#### Record set ####

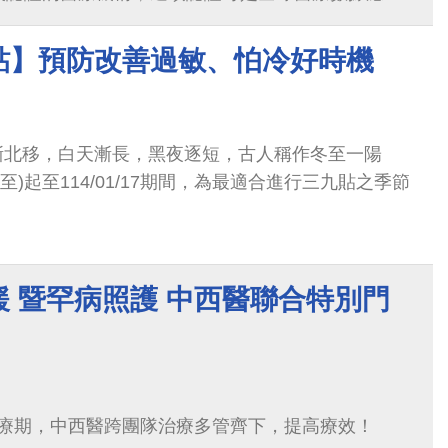
貼】預防改善過敏、怕冷好時機
漸北移，白天漸長，黑夜逐短，古人稱作冬至一陽
1(冬至)起至114/01/17期間，為最適合進行三九貼之季節
 暨罕病照護 中西醫聯合特別門
治療期，中西醫跨團隊治療多管齊下，提高療效！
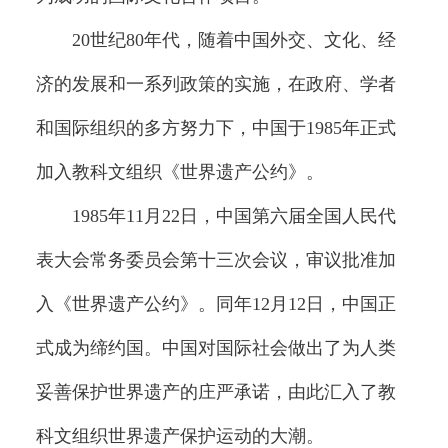
20世纪80年代，随着中国外交、文化、经
济的发展和一系列政策的实施，在政府、学者
和国际组织的多方努力下，中国于1985年正式
加入教科文组织《世界遗产公约》。
1985年11月22日，中国第六届全国人民代
表大会常务委员会第十三次会议，审议批准加
入《世界遗产公约》。同年12月12日，中国正
式成为缔约国。中国对国际社会做出了为人类
妥善保护世界遗产的庄严承诺，由此汇入了教
科文组织世界遗产保护运动的大潮。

####

Lines from the one with "加入教科文组织《世界遗产公约》。" through the last line above must be printed exactly; no other line is to appear.

- [Result]
加入教科文组织《世界遗产公约》。
1985年11月22日，中国第六届全国人民代
表大会常务委员会第十三次会议，审议批准加
入《世界遗产公约》。同年12月12日，中国正
式成为缔约国。中国对国际社会做出了为人类
妥善保护世界遗产的庄严承诺，由此汇入了教
科文组织世界遗产保护运动的大潮。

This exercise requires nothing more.